La Terre (paragraphe n°247)

Chapitre III

En 93, ce Joseph-Casimir avait vingt-sept ans ; et, le jour où ce qu'il restait du domaine fut déclaré bien national et vendu par lots aux enchères, il brûla d'en acquérir quelques hectares. Les Rognes-Bouqueval, ruinés, endettés, après avoir laissé crouler la dernière tour du château, abandonnaient depuis longtemps à leurs créanciers les fermages de la Borderie, dont les trois quarts des cultures demeuraient en jachères. Il y avait surtout, à côté d'une de ses parcelles, une grande pièce que le paysan convoitait avec le furieux désir de sa race.
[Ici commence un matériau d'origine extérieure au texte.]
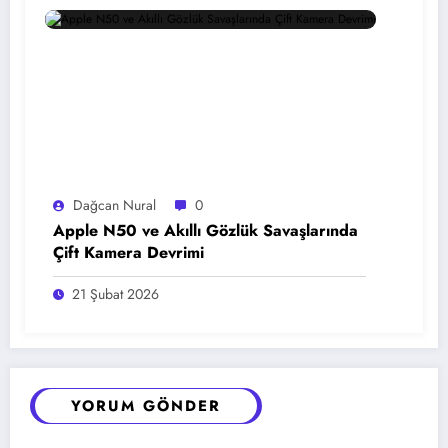
Dağcan Nural
0
Apple N50 ve Akıllı Gözlük Savaşlarında
Çift Kamera Devrimi
21 Şubat 2026
YORUM GÖNDER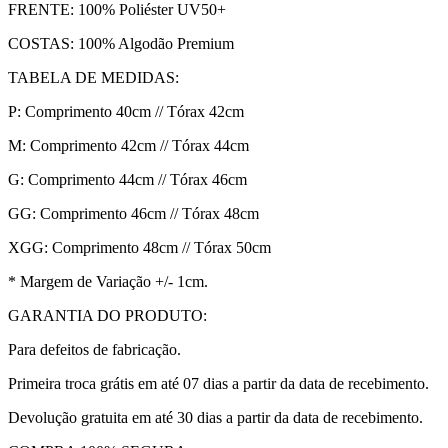
FRENTE: 100% Poliéster UV50+
COSTAS: 100% Algodão Premium
TABELA DE MEDIDAS:
P: Comprimento 40cm // Tórax 42cm
M: Comprimento 42cm // Tórax 44cm
G: Comprimento 44cm // Tórax 46cm
GG: Comprimento 46cm // Tórax 48cm
XGG: Comprimento 48cm // Tórax 50cm
* Margem de Variação +/- 1cm.
GARANTIA DO PRODUTO:
Para defeitos de fabricação.
Primeira troca grátis em até 07 dias a partir da data de recebimento.
Devolução gratuita em até 30 dias a partir da data de recebimento.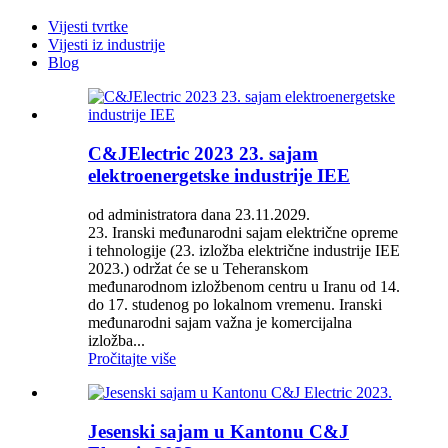
Vijesti tvrtke
Vijesti iz industrije
Blog
C&JElectric 2023 23. sajam
elektroenergetske industrije IEE
od administratora dana 23.11.2029.
23. Iranski međunarodni sajam električne opreme
i tehnologije (23. izložba električne industrije IEE
2023.) održat će se u Teheranskom
međunarodnom izložbenom centru u Iranu od 14.
do 17. studenog po lokalnom vremenu. Iranski
međunarodni sajam važna je komercijalna
izložba...
Pročitajte više
Jesenski sajam u Kantonu C&J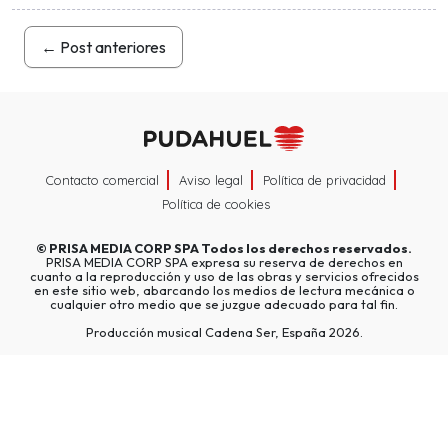
←
Post anteriores
Contacto comercial
Aviso legal
Política de privacidad
Política de cookies
©
PRISA MEDIA CORP SPA
Todos los derechos reservados.
PRISA MEDIA CORP SPA expresa su reserva de derechos en
cuanto a la reproducción y uso de las obras y servicios ofrecidos
en este sitio web, abarcando los medios de lectura mecánica o
cualquier otro medio que se juzgue adecuado para tal fin.
Producción musical Cadena Ser, España 2026.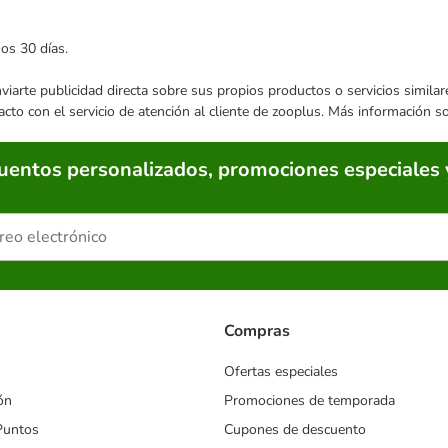
mos 30 días.
enviarte publicidad directa sobre sus propios productos o servicios simil
acto con el servicio de atención al cliente de zooplus. Más información 
cuentos personalizados, promociones especiales 
Compras
Ofertas especiales
ón
Promociones de temporada
Puntos
Cupones de descuento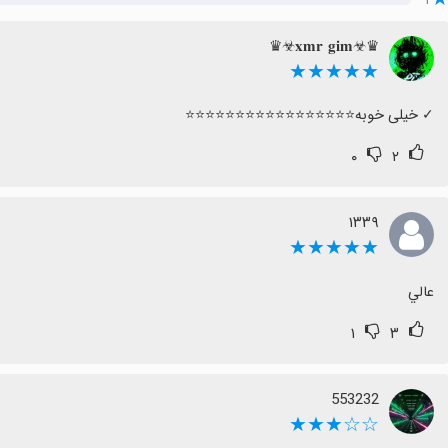
♛☣𝐱𝐦𝐫 𝐠𝐢𝐦☣♛
★★★★★
‏✓ خیلی خوبه⭐⭐⭐⭐⭐⭐⭐⭐⭐⭐⭐⭐⭐⭐⭐⭐⭐
۰
۲
۱۳۳۹
★★★★★
عالي
۱
۳
553232
☆☆★★★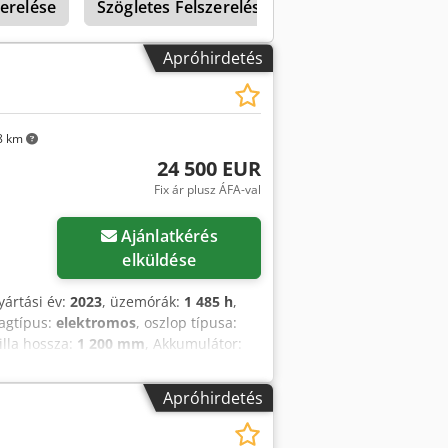
zerelése
Szögletes Felszerelés
Hátrameneti Felsz
Apróhirdetés
8 km
24 500 EUR
Fix ár plusz ÁFA-val
Kérjen több képet
Ajánlatkérés
elküldése
yártási év:
2023
, üzemórák:
1 485 h
,
agtípus:
elektromos
, oszlop típusa:
villa hossza:
1 200 mm
, Akkumulátor:
ág: 212 cm Crjdpfx Ajzmluqjifsf
ációkért forduljon az Austria GmbH
Apróhirdetés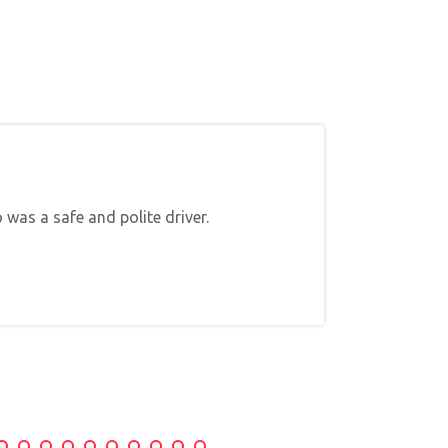
Inconit
 was a safe and polite driver.
Chauffeur 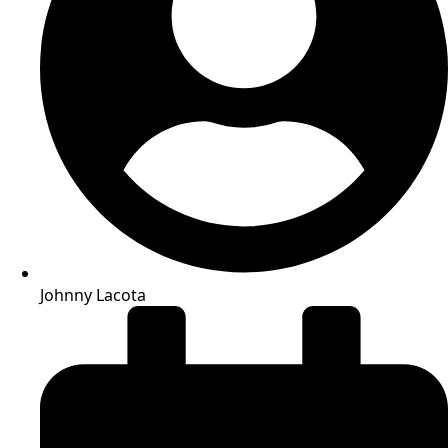
Johnny Lacota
Mais les récoltes étaient mauvaises, il possédait à peine, dans un vieux pot, derrière son four, cent écus d'économies ; et, d'autre part, si la pensée lui était un moment venue d'emprunter à un prêteur de Cloyes, une prudence inquiète l'en avait détourné : ces biens de nobles lui faisaient peur ; qui savait si on ne les reprendrait pas, plus tard ? De sorte que, partagé entre son désir et sa méfiance, il eut le crève-cœur de voir, aux enchères, la Borderie achetée le cinquième de sa valeur, pièce à pièce, par un bourgeois de Châteaudun, Isidore Hourdequin, ancien employé des gabelles.